> **YOUR INSTRUCTIONS**:
The response must contain every line below in which "funds" appears.

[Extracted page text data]
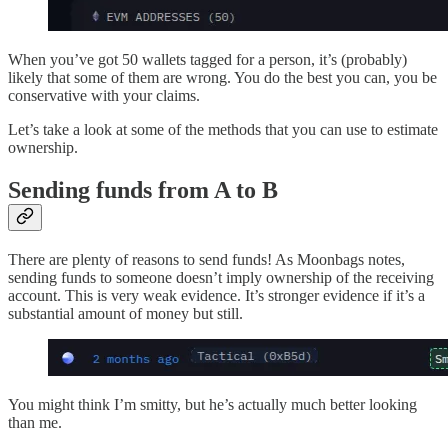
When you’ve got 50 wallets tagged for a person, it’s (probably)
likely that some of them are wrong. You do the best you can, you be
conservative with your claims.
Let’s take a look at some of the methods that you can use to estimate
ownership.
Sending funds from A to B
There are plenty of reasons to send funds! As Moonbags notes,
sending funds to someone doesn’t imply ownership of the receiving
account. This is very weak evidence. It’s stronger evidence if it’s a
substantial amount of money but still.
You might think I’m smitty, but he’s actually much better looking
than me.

---

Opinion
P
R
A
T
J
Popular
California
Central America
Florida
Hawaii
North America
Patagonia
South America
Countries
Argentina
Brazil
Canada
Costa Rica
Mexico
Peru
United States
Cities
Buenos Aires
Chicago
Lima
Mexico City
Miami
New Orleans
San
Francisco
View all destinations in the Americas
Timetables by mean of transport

> **OUTPUT BELOW**:
Sending funds from A to B
There are plenty of reasons to send funds! As Moonbags notes,
sending funds to someone doesn’t imply ownership of the receiving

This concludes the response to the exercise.